The Kardashians are getting richer. Sisters Kourtney, Kim and Khloe Kardashian won their royalties from the Kardashian Beauty makeup line. After a five-year lawsuit, a California State Appeals Court judge agreed the Kardashians were owed $ 11.5 million in royalties from Haven Beauty and its subsidiary Hillair Capital, which licensed the beauty line, which included various in-store beauty items . The award adds $ 2 million in interest and expenses following the ruling. The Kardashians were owed a $ 1 million advance payment plus ongoing fees, but when they ran out of millions they sued. The court ruled in favor of the Kardashians in 2018, and the appeals court upheld it. The IRS will collect a stake, and that stake will be substantial. This was a royalty dispute and royalties are taxed as normal income. In contrast, a sale of intellectual property can sometimes qualify for lower capital gains rates. At the current rates, capital gain is 23.8%, while ordinary income taxes are 37%. Both ordinary income tax rates and capital gains are to be increased according to President Biden’s proposals. In fact, Biden would double the capital gains tax retrospectively. Paying up to 43.4% capital gains tax sounds devastating.
SANTA MONICA, CALIFORNIA – NOVEMBER 10: (LR) Kris Jenner, Kourtney Kardashian, Khloé Kardashian and … [+]

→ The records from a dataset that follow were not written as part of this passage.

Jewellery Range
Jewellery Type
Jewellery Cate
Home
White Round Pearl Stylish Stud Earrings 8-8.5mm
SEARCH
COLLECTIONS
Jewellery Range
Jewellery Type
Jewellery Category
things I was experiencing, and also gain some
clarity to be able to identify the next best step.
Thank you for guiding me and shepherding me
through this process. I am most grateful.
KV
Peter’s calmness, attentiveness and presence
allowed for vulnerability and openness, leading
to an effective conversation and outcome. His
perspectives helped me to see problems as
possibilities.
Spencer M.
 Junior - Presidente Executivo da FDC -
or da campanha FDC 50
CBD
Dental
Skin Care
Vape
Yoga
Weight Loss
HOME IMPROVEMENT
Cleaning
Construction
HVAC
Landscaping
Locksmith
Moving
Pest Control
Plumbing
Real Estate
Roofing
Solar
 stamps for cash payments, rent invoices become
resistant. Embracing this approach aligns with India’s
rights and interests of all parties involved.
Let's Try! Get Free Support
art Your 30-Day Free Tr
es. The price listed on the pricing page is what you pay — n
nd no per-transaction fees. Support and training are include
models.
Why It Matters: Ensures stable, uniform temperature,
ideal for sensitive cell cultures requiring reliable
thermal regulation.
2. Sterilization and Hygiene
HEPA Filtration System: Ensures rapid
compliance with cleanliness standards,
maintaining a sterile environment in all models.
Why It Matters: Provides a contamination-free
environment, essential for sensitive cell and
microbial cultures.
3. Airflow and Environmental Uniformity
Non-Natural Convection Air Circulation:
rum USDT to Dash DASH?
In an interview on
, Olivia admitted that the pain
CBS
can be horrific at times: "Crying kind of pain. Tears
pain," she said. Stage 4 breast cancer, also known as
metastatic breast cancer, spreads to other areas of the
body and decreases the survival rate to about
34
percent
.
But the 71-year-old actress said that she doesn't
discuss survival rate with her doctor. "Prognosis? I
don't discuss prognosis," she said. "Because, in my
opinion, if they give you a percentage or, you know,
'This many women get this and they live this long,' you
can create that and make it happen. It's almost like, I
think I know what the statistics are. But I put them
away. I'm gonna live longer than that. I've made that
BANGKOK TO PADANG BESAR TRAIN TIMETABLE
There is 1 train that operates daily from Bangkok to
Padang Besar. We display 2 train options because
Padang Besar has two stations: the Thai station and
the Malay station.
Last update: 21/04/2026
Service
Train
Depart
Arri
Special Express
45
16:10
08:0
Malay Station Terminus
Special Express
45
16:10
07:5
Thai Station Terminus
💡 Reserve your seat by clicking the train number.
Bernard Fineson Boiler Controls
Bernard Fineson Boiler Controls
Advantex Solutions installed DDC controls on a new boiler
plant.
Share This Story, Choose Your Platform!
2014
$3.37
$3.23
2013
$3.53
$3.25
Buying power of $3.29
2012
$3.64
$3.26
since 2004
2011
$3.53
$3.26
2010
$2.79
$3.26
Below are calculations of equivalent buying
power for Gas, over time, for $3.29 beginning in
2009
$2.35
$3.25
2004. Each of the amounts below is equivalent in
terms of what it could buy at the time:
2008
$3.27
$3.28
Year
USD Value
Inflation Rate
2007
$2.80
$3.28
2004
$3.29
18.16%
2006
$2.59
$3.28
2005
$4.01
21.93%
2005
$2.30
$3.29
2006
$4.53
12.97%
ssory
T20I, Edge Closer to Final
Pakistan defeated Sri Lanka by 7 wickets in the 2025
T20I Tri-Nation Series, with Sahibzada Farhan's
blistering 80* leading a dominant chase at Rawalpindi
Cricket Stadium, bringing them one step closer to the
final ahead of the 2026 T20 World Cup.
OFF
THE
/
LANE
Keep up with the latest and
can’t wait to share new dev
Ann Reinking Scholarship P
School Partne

Most court settlements are taxed, but treatment depends on how you were harmed, how the case was resolved, how checks and IRS 1099 forms were drawn up, and more. Lawsuits for infringement of patents or other intellectual property typically require lost royalties, a stream of payments that the owner would have received had it not been for the infringement. Most people will likely say that a stream of royalties is taxed as normal income. Amazingly, however, some patent infringement damages can be taxed as capital gains. Although capital gain usually means the sale of something, it is sometimes possible for inventors to treat the settlement proceeds from patent litigation as a capital gain. It’s just one of many whimsical tax regulations that deal with the taxation of litigation claims. Regardless of whether you win a settlement or a judgment, in most cases you will have to pay taxes. You can influence how your recovery is taxed by dealing with these issues, and it is common to argue while resolving a legal dispute.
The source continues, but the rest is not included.